Those rounds were capable of embedding themselves six to ten feet into the ground, said Greg Johnson, munitions safety advisor with Clark County Public Works; but an unknown number of them might have landed at or near the surface and may or may not have exploded.

As part of the proposed changes, cleanup experts plan to start with a sweep and cleanup of a 100-acre clearing around the old targets and work outward from there within a roughly 500-acre area.

The original cleanup plan for the area called for clearing debris 14 inches below the surface, but now Ecology is proposing to only clear the surface and follow up with annual inspections for new munitions that may resurface.

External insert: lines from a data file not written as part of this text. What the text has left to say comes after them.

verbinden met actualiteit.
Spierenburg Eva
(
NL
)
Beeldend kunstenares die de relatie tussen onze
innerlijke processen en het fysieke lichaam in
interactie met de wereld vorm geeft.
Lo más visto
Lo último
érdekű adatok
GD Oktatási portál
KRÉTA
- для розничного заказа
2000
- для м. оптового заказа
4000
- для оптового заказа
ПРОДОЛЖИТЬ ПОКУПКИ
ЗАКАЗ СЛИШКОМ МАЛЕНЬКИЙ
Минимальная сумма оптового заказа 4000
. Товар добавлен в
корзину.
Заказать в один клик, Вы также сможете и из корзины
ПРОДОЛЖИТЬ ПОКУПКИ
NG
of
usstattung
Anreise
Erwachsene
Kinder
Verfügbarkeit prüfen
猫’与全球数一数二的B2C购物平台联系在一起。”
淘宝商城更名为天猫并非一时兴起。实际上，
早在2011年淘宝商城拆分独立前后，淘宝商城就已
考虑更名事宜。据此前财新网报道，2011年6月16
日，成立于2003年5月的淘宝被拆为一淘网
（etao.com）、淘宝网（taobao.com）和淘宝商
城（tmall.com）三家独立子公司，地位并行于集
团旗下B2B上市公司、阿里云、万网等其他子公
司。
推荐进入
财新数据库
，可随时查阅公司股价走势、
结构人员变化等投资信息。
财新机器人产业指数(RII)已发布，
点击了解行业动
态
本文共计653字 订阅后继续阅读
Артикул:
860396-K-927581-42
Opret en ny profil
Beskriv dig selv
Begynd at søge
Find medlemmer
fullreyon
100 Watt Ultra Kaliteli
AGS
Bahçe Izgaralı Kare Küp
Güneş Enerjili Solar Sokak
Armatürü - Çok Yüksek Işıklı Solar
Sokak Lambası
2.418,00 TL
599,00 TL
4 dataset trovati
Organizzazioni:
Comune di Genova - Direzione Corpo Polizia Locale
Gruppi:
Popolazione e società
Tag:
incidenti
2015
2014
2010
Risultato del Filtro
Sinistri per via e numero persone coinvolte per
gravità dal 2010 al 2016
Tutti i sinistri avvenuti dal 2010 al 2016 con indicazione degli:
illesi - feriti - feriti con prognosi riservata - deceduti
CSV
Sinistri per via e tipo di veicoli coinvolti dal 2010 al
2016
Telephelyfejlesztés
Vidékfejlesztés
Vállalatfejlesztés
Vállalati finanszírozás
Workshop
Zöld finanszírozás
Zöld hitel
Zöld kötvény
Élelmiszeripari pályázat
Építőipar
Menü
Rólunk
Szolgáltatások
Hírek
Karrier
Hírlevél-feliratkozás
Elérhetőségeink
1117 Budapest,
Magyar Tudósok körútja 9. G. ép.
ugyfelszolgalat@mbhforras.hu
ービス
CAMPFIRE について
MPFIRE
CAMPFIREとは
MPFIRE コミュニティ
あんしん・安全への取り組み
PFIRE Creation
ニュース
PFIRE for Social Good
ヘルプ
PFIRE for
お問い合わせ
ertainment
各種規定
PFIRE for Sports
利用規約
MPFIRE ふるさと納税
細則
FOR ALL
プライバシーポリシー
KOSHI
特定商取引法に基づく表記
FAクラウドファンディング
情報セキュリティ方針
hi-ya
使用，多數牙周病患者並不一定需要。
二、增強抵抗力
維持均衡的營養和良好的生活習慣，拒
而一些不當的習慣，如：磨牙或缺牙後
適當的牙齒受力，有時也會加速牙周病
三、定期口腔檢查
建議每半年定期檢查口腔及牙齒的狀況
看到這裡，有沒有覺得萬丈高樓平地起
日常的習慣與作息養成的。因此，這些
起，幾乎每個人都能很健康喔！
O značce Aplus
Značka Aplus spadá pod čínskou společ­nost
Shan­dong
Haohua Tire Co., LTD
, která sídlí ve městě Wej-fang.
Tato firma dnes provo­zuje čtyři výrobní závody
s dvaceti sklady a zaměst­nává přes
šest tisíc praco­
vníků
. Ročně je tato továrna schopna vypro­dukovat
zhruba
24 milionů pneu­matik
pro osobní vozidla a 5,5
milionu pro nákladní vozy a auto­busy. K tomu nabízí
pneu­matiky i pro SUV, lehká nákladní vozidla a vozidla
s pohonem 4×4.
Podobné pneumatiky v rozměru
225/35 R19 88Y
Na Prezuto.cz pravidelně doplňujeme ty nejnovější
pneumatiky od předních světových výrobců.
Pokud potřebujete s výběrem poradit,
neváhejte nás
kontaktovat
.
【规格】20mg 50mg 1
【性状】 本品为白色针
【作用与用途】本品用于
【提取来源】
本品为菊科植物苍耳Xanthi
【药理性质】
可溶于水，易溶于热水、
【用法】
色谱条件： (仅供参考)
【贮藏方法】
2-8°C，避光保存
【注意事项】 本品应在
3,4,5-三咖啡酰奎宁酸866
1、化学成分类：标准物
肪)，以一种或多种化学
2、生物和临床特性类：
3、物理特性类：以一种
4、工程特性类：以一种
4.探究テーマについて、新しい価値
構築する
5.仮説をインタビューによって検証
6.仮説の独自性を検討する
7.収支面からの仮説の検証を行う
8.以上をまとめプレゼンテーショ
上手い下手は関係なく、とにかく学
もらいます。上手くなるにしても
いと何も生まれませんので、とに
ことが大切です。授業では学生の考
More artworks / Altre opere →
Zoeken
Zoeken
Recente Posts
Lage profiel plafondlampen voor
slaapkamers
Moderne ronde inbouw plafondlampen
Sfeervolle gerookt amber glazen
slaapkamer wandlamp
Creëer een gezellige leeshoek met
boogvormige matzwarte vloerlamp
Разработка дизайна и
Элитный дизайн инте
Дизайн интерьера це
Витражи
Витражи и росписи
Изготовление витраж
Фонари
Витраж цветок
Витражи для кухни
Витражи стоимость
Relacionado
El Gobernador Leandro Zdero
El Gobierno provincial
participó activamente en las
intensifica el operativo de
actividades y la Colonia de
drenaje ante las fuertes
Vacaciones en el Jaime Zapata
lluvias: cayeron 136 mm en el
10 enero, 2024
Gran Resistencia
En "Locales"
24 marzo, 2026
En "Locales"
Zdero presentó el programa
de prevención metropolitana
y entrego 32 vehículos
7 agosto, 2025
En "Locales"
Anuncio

Johnson said it’s not feasible to completely clear the site of every shell and fragment — digging down to deep enough to comb for every bit of contamination or unexploded bomb in an area that large isn’t possible. 

In a few years, the camp will become a park, complete with a campground and trails, but the central impact target area will remain forever closed to the public.

“No one will ever be allowed in here in perpetuity,” he said pointing to the target area on a map. “It’s completely off limits … even for firefighting,” he said.

“We’re never going to get every item here. It’s not possible. If there was a fire out here and one of those rounds when off when they were trying to fight it. … It’s best to just let it burn,” Johnson said.

Currently a public comment period is open until Sept. 18 on Ecology’s proposed changes to the cleanup action plans. The draft amended plans may be modified based on the comments submitted.

For more information on the changes and details on how to comment, visit http://bit.ly/2v65o8m.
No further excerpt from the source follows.